DATA FOR THE TASK:
********
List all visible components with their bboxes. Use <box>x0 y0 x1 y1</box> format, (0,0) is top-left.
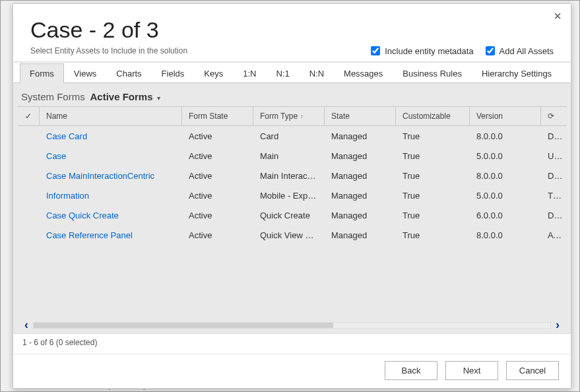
grid-rows: Case CardActiveCardManagedTrue8.0.0.0Def… <box>17 126 567 245</box>
row-name-link[interactable]: Information <box>40 186 182 205</box>
grid-header: ✓ Name Form State Form Type↑ State Custo… <box>17 107 567 126</box>
row-checkbox[interactable] <box>17 230 40 240</box>
chevron-down-icon: ▾ <box>157 94 160 102</box>
column-customizable[interactable]: Customizable <box>396 107 470 125</box>
row-form-type: Main Interaction... <box>253 166 325 185</box>
row-form-state: Active <box>182 226 253 245</box>
tab-fields[interactable]: Fields <box>152 63 195 83</box>
row-state: Managed <box>325 186 396 205</box>
row-checkbox[interactable] <box>17 211 40 220</box>
include-entity-metadata-checkbox[interactable]: Include entity metadata <box>368 44 473 57</box>
tab-n-n[interactable]: N:N <box>300 63 334 83</box>
scroll-right-icon[interactable]: › <box>551 318 564 332</box>
close-icon[interactable]: × <box>554 9 562 22</box>
view-prefix: System Forms <box>21 91 85 102</box>
row-version: 6.0.0.0 <box>470 206 541 225</box>
tab-1-n[interactable]: 1:N <box>233 63 266 83</box>
row-checkbox[interactable] <box>17 151 40 160</box>
wizard-dialog: × Case - 2 of 3 Select Entity Assets to … <box>13 3 571 389</box>
row-customizable: True <box>396 147 470 166</box>
page-title: Case - 2 of 3 <box>30 17 554 43</box>
row-form-state: Active <box>182 166 253 185</box>
forms-grid: ✓ Name Form State Form Type↑ State Custo… <box>17 106 567 313</box>
row-state: Managed <box>325 147 396 166</box>
table-row[interactable]: Case Reference PanelActiveQuick View For… <box>17 225 567 245</box>
row-form-type: Card <box>253 127 325 146</box>
next-button[interactable]: Next <box>445 361 498 380</box>
tab-business-rules[interactable]: Business Rules <box>393 63 472 83</box>
scroll-track[interactable] <box>33 322 551 329</box>
tab-hierarchy-settings[interactable]: Hierarchy Settings <box>472 63 562 83</box>
tab-keys[interactable]: Keys <box>194 63 233 83</box>
table-row[interactable]: Case Quick CreateActiveQuick CreateManag… <box>17 205 567 225</box>
tab-views[interactable]: Views <box>64 63 106 83</box>
sort-asc-icon: ↑ <box>300 113 304 120</box>
row-desc: Upd <box>541 147 567 166</box>
row-checkbox[interactable] <box>17 191 40 200</box>
tab-charts[interactable]: Charts <box>106 63 151 83</box>
page-subtitle: Select Entity Assets to Include in the s… <box>30 46 187 55</box>
row-state: Managed <box>325 226 396 245</box>
row-name-link[interactable]: Case Reference Panel <box>40 226 182 245</box>
row-form-type: Main <box>253 147 325 166</box>
column-state[interactable]: State <box>325 107 396 125</box>
row-form-type: Quick View Form <box>253 226 325 245</box>
tab-forms[interactable]: Forms <box>20 63 64 83</box>
row-version: 8.0.0.0 <box>470 226 541 245</box>
row-version: 5.0.0.0 <box>470 186 541 205</box>
row-form-type: Quick Create <box>253 206 325 225</box>
row-name-link[interactable]: Case <box>40 147 182 166</box>
view-name: Active Forms <box>90 91 152 102</box>
include-entity-metadata-label: Include entity metadata <box>385 46 473 56</box>
row-checkbox[interactable] <box>17 171 40 180</box>
row-desc: This <box>541 186 567 205</box>
row-desc: Def <box>541 166 567 185</box>
row-customizable: True <box>396 206 470 225</box>
tab-messages[interactable]: Messages <box>334 63 393 83</box>
grid-status: 1 - 6 of 6 (0 selected) <box>13 333 571 354</box>
row-form-type: Mobile - Express <box>253 186 325 205</box>
row-customizable: True <box>396 127 470 146</box>
add-all-assets-checkbox[interactable]: Add All Assets <box>483 44 554 57</box>
row-state: Managed <box>325 166 396 185</box>
row-customizable: True <box>396 166 470 185</box>
row-form-state: Active <box>182 186 253 205</box>
row-form-state: Active <box>182 147 253 166</box>
column-name[interactable]: Name <box>40 107 182 125</box>
row-desc: Def <box>541 127 567 146</box>
scroll-thumb[interactable] <box>34 323 333 328</box>
tab-strip: FormsViewsChartsFieldsKeys1:NN:1N:NMessa… <box>13 62 571 82</box>
column-form-state[interactable]: Form State <box>182 107 253 125</box>
column-version[interactable]: Version <box>470 107 541 125</box>
row-customizable: True <box>396 226 470 245</box>
row-name-link[interactable]: Case MainInteractionCentric <box>40 166 182 185</box>
row-version: 5.0.0.0 <box>470 147 541 166</box>
column-refresh[interactable]: ⟳ <box>541 107 567 125</box>
table-row[interactable]: CaseActiveMainManagedTrue5.0.0.0Upd <box>17 146 567 166</box>
row-desc: Def <box>541 206 567 225</box>
row-customizable: True <box>396 186 470 205</box>
view-selector[interactable]: System Forms Active Forms ▾ <box>13 83 571 106</box>
row-checkbox[interactable] <box>17 131 40 141</box>
cancel-button[interactable]: Cancel <box>506 361 559 380</box>
add-all-assets-input[interactable] <box>486 46 495 55</box>
row-form-state: Active <box>182 127 253 146</box>
back-button[interactable]: Back <box>385 361 437 380</box>
table-row[interactable]: Case CardActiveCardManagedTrue8.0.0.0Def <box>17 126 567 146</box>
table-row[interactable]: InformationActiveMobile - ExpressManaged… <box>17 185 567 205</box>
table-row[interactable]: Case MainInteractionCentricActiveMain In… <box>17 166 567 185</box>
include-entity-metadata-input[interactable] <box>371 46 380 55</box>
row-version: 8.0.0.0 <box>470 166 541 185</box>
row-name-link[interactable]: Case Quick Create <box>40 206 182 225</box>
row-form-state: Active <box>182 206 253 225</box>
column-select-all[interactable]: ✓ <box>17 107 40 125</box>
row-name-link[interactable]: Case Card <box>40 127 182 146</box>
scroll-left-icon[interactable]: ‹ <box>20 318 33 332</box>
refresh-icon: ⟳ <box>548 112 554 121</box>
column-form-type[interactable]: Form Type↑ <box>253 107 325 125</box>
row-desc: A fo <box>541 226 567 245</box>
row-state: Managed <box>325 206 396 225</box>
row-state: Managed <box>325 127 396 146</box>
horizontal-scrollbar[interactable]: ‹ › <box>20 318 564 332</box>
tab-n-1[interactable]: N:1 <box>266 63 299 83</box>
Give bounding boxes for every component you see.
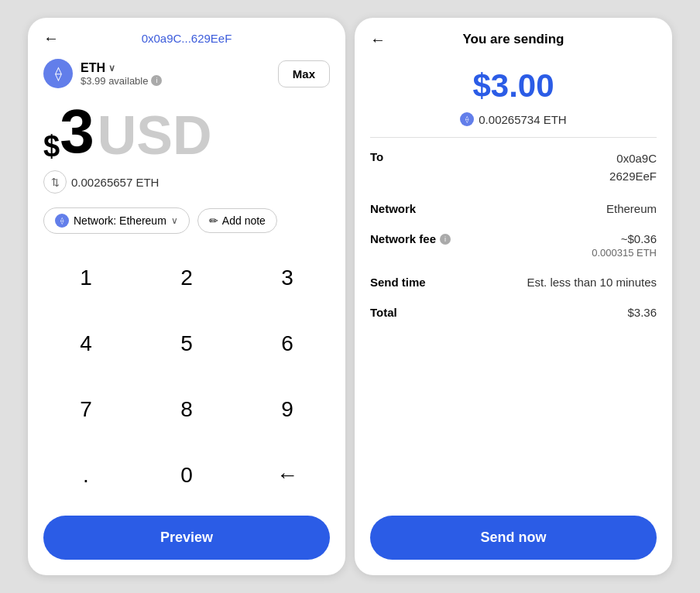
- fee-info-icon[interactable]: i: [440, 234, 451, 245]
- numpad-key-backspace[interactable]: ←: [237, 442, 338, 508]
- add-note-label: Add note: [222, 214, 266, 227]
- numpad-key-1[interactable]: 1: [36, 245, 136, 310]
- network-row: Network Ethereum: [370, 202, 657, 215]
- numpad-key-9[interactable]: 9: [237, 376, 338, 442]
- send-now-button[interactable]: Send now: [370, 516, 657, 560]
- fee-row: Network fee i ~$0.36 0.000315 ETH: [370, 232, 657, 259]
- to-address: 0x0a9C 2629EeF: [609, 150, 657, 185]
- fee-usd: ~$0.36: [592, 232, 657, 245]
- total-value: $3.36: [627, 306, 657, 319]
- back-button-2[interactable]: ←: [370, 31, 386, 49]
- info-icon[interactable]: i: [151, 75, 162, 86]
- total-label: Total: [370, 306, 397, 319]
- sending-eth-row: ⟠ 0.00265734 ETH: [355, 109, 672, 137]
- network-label: Network: Ethereum: [74, 214, 166, 227]
- token-row: ⟠ ETH ∨ $3.99 available i Max: [28, 53, 345, 93]
- usd-label: USD: [98, 108, 212, 163]
- eth-equivalent-row: ⇅ 0.00265657 ETH: [28, 166, 345, 201]
- swap-icon[interactable]: ⇅: [43, 170, 67, 194]
- time-value: Est. less than 10 minutes: [527, 276, 657, 289]
- total-row: Total $3.36: [370, 306, 657, 319]
- network-detail-label: Network: [370, 202, 416, 215]
- network-button[interactable]: ⟠ Network: Ethereum ∨: [43, 207, 190, 234]
- eth-icon: ⟠: [43, 59, 73, 88]
- numpad-key-0[interactable]: 0: [136, 442, 237, 508]
- numpad-key-5[interactable]: 5: [136, 310, 237, 376]
- network-chevron-icon: ∨: [171, 215, 178, 226]
- add-note-button[interactable]: ✏ Add note: [197, 208, 277, 233]
- network-eth-icon: ⟠: [55, 214, 69, 228]
- numpad-key-7[interactable]: 7: [36, 376, 136, 442]
- token-name: ETH ∨: [81, 61, 162, 75]
- address-display[interactable]: 0x0a9C...629EeF: [142, 32, 232, 45]
- to-row: To 0x0a9C 2629EeF: [370, 150, 657, 185]
- chevron-down-icon: ∨: [108, 63, 115, 74]
- sending-eth-text: 0.00265734 ETH: [479, 113, 566, 126]
- token-balance: $3.99 available i: [81, 75, 162, 87]
- numpad: 123456789.0←: [28, 245, 345, 508]
- screen2-title: You are sending: [463, 32, 564, 47]
- eth-equivalent-text: 0.00265657 ETH: [71, 176, 159, 189]
- to-label: To: [370, 150, 383, 163]
- amount-display: $ 3 USD: [28, 93, 345, 166]
- numpad-key-2[interactable]: 2: [136, 245, 237, 310]
- confirm-screen: ← You are sending $3.00 ⟠ 0.00265734 ETH…: [355, 18, 672, 575]
- time-label: Send time: [370, 276, 426, 289]
- options-row: ⟠ Network: Ethereum ∨ ✏ Add note: [28, 201, 345, 245]
- network-detail-value: Ethereum: [606, 202, 657, 215]
- screen2-header: ← You are sending: [355, 18, 672, 55]
- detail-section: To 0x0a9C 2629EeF Network Ethereum Netwo…: [355, 138, 672, 508]
- sending-usd: $3.00: [370, 67, 657, 105]
- numpad-key-6[interactable]: 6: [237, 310, 338, 376]
- sending-amount: $3.00: [355, 55, 672, 109]
- fee-label-row: Network fee i: [370, 232, 451, 245]
- fee-values: ~$0.36 0.000315 ETH: [592, 232, 657, 259]
- amount-number: 3: [60, 101, 94, 163]
- numpad-key-4[interactable]: 4: [36, 310, 136, 376]
- send-screen: ← 0x0a9C...629EeF ⟠ ETH ∨ $3.99 availabl…: [28, 18, 345, 575]
- back-button[interactable]: ←: [43, 29, 59, 47]
- screen1-header: ← 0x0a9C...629EeF: [28, 18, 345, 53]
- numpad-key-3[interactable]: 3: [237, 245, 338, 310]
- numpad-key-dot[interactable]: .: [36, 442, 136, 508]
- fee-eth: 0.000315 ETH: [592, 247, 657, 259]
- preview-button[interactable]: Preview: [43, 516, 330, 560]
- pencil-icon: ✏: [209, 214, 218, 227]
- max-button[interactable]: Max: [278, 60, 330, 87]
- token-info: ETH ∨ $3.99 available i: [81, 61, 162, 87]
- dollar-sign: $: [43, 132, 60, 161]
- fee-label: Network fee: [370, 232, 436, 245]
- numpad-key-8[interactable]: 8: [136, 376, 237, 442]
- sending-eth-icon: ⟠: [460, 112, 474, 126]
- token-selector[interactable]: ⟠ ETH ∨ $3.99 available i: [43, 59, 162, 88]
- time-row: Send time Est. less than 10 minutes: [370, 276, 657, 289]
********
WORK REQUEST:
Copy out each line of the material in which the word "token" turns up.

ANSWER BELOW:
- token-row: ⟠ ETH ∨ $3.99 available i Max: [28, 53, 345, 93]
- token-name: ETH ∨: [81, 61, 162, 75]
- token-balance: $3.99 available i: [81, 75, 162, 87]
- token-info: ETH ∨ $3.99 available i: [81, 61, 162, 87]
- token-selector[interactable]: ⟠ ETH ∨ $3.99 available i: [43, 59, 162, 88]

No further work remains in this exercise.